Focused on being a BigData compute grid, GridGain also provides the features for a caching solution. Their efforts are put on providing what they call "real time big data".


Memcached is one of the oldest, most robust, widely used cache solution. It is intended to store small chunks of arbitrary data (no marshalling). It's distributed free and with an open source license and although it lacks of many features, it has been the platform over which many other products have been built.


Time to compare

As we are engineers (yes, I know, I sat way too long in a classroom and even more at home), we love tables, so let's compare these products using the features we had already mentioned.


EhCache Coherence Infinispan Hazelcast Gridgain memcached
Compute Grid No Yes Yes Yes Yes No
Search capabilities Yes Yes Yes Yes Yes No
Partitioning Yes Yes Yes Yes Yes No
Replication Yes Yes Yes Yes Yes No
Off the heap Yes Yes Yes (not stable) Yes Yes Yes
Transactions Yes Yes Yes Yes Yes No
Built-in marshalling Yes Yes Yes Yes Yes No
Multiple languages support Yes Yes Yes


How much is it going to cost me?


Open Source /
Community Edition
Enterprise Edition
EhCache Yes Yes
Coherence No Yes
Infinispan Yes No
Hazelcast Yes Yes
Gridgain Yes Yes
Memcached Yes No



Final considerations

Maybe you just scrolled down to the end of the post because you saw that it's too long.

My personal advice on choosing a solution is: Give Infinispan and Hazelcast a try. As you can see, all the cache solutions are quite young so there is still not a dominant player. These two give us a product with almost all the features we are looking for with all the benefits of being open source. And if you need support, Hazelcast has an offer for enterprise and Infinispan is backed by JBoss so I assume there will be an option for it.

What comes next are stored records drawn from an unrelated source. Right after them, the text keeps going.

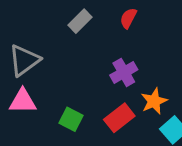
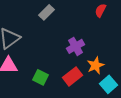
red semicircle: (128, 18) -> (100, 10), moved

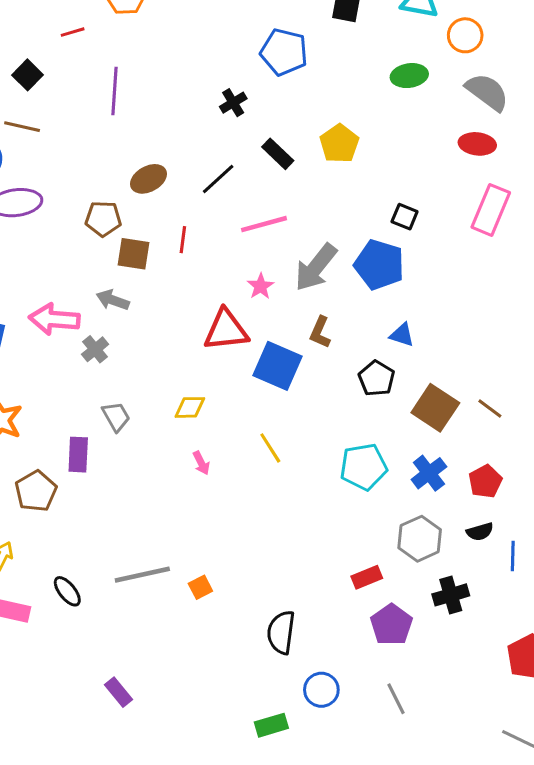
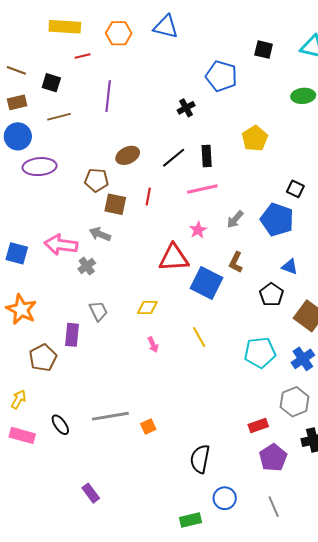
black square: (27, 75) -> (51, 83), turned -30
brown line: (22, 127) -> (59, 117), moved, turned -30
black rectangle: (278, 154) -> (207, 156), moved, turned 40
gray arrow: (316, 267) -> (235, 219), size x0.6

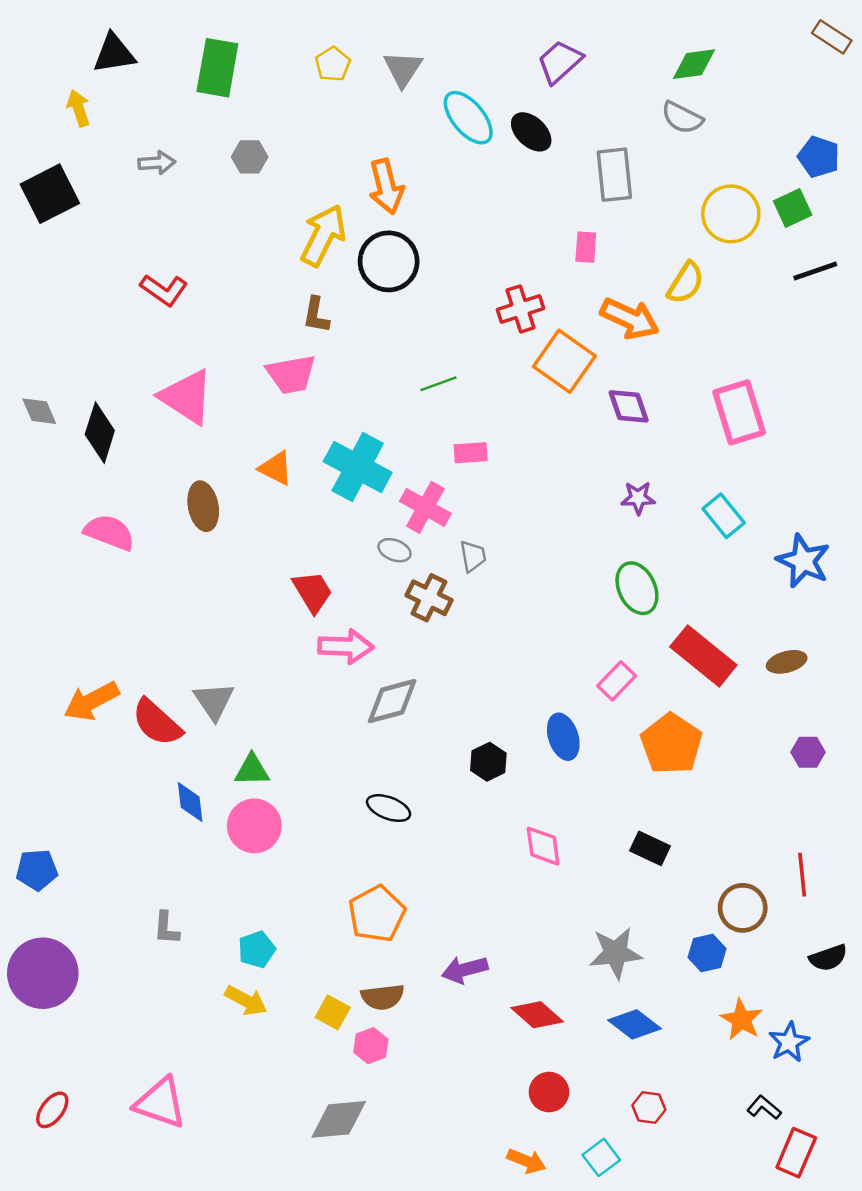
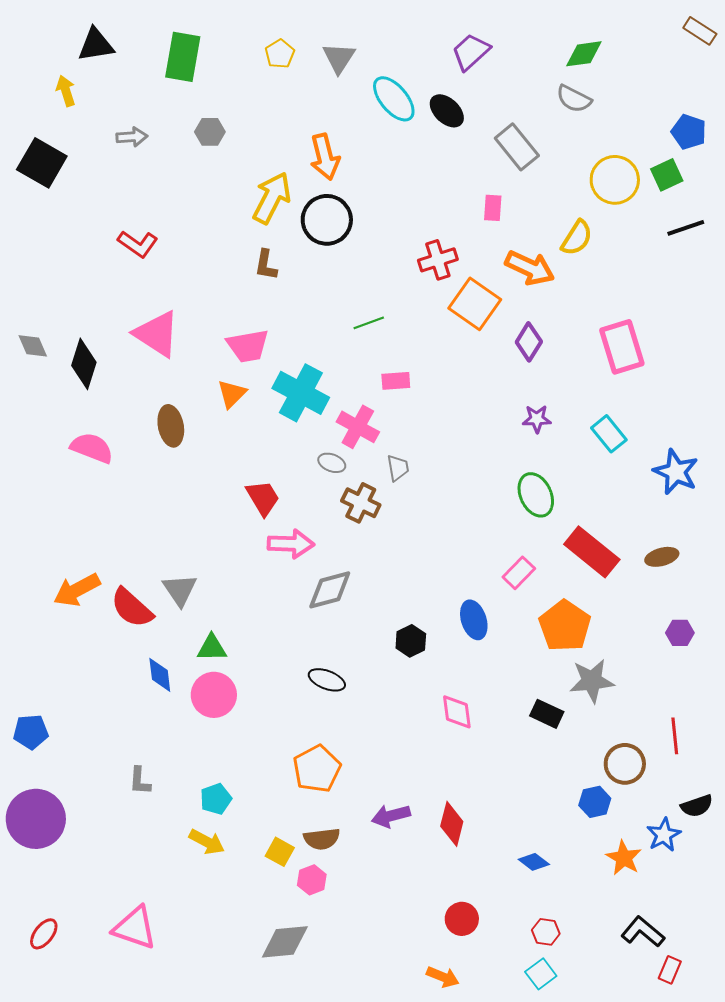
gray rectangle: (614, 175) -> (517, 147), turned -33
black square: (50, 194) -> (42, 163), turned -33
pink trapezoid: (291, 374) -> (248, 346), moved
purple diamond: (629, 406) -> (529, 342), turned 51
orange triangle: (276, 468) -> (232, 394), turned 48
gray star: (616, 953) -> (592, 681), moved
red diamond: (537, 1015) -> (452, 824), moved, turned 63
blue diamond: (635, 1024) -> (534, 862), size x0.7
blue star: (789, 1042) -> (664, 835), moved
black L-shape: (764, 1107) -> (643, 932), size x1.5
red rectangle: (796, 1153) -> (670, 970), size x0.7
cyan square: (601, 1157) -> (541, 974), moved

A distributed cache solution running as part of your system will provide you with a lot of features that you'll need to offer sooner or later as part of your cutting edge product. High availability, elasticity, communication backbone, replication and geographical distribution, all these for free because you were looking for a boost in your data access sounds for me like a great reason to dive into this world. Enjoy the ride and please share your experience.